Update: SDB has kindly linked and swatted me on the backside for a factual misstatement of my own. My response:


I'll pick this up in the evening for a fuller response. I have to earn my bread on the road today.

I'll concede that my knowledge of conversion % is pulled from Google searches. But the problem of relegating things to 'nontrivial' (ie not in our lifetime) status is a very hard thing to do and be right about it when we're talking about engineering problems that significant groups are seriously working on. I stand behind that larger point. I suggest that oil sands is a case in point. The current price to extract is ~$12/barrel. That has led Canada to jump to the #2 spot in worldwide oil reserves as of last year. If you think back to the Carter years, the naysayers were saying this would never happen (and I believed them at the time). It took a generation, but here we are. The major problems left are water availability (current process is water intensive) and environmental degradation (largely water related). I expect that things will improve over time.

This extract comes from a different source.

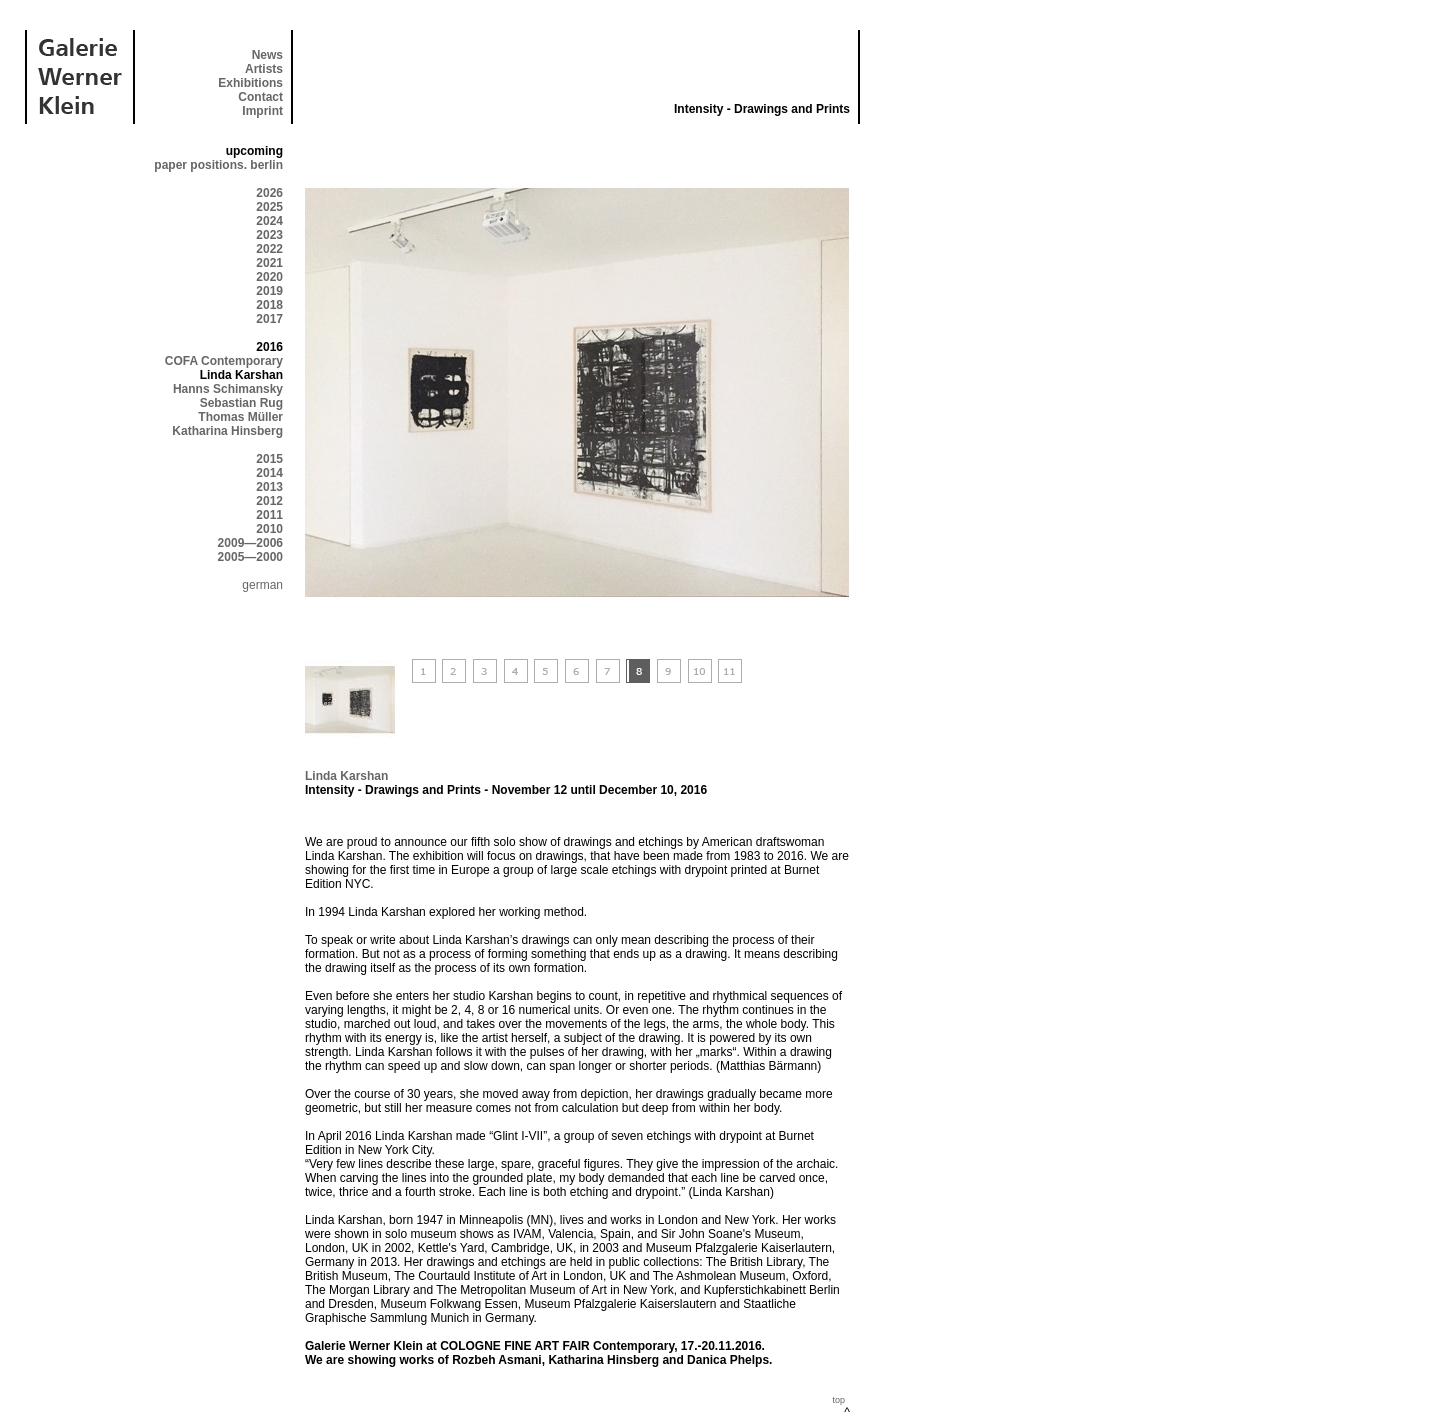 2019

This war is going to be a generational struggle. We need to start laying the groundwork so we don't run into an extremely damaging energy bind as we bring gap nations into the core over the next several decades. Working out each of the individual problems in as many new potential power sources as possible has to be part of that.

SDB says that he's not trying to say that these power projects are impossible, just too far down the road to be politically relevant for this war. I think he's underestimating how long this struggle is likely to last. Beating down the Islamists is only the beginning of the problem of super-empowered individuals in disconnected, messed up societies.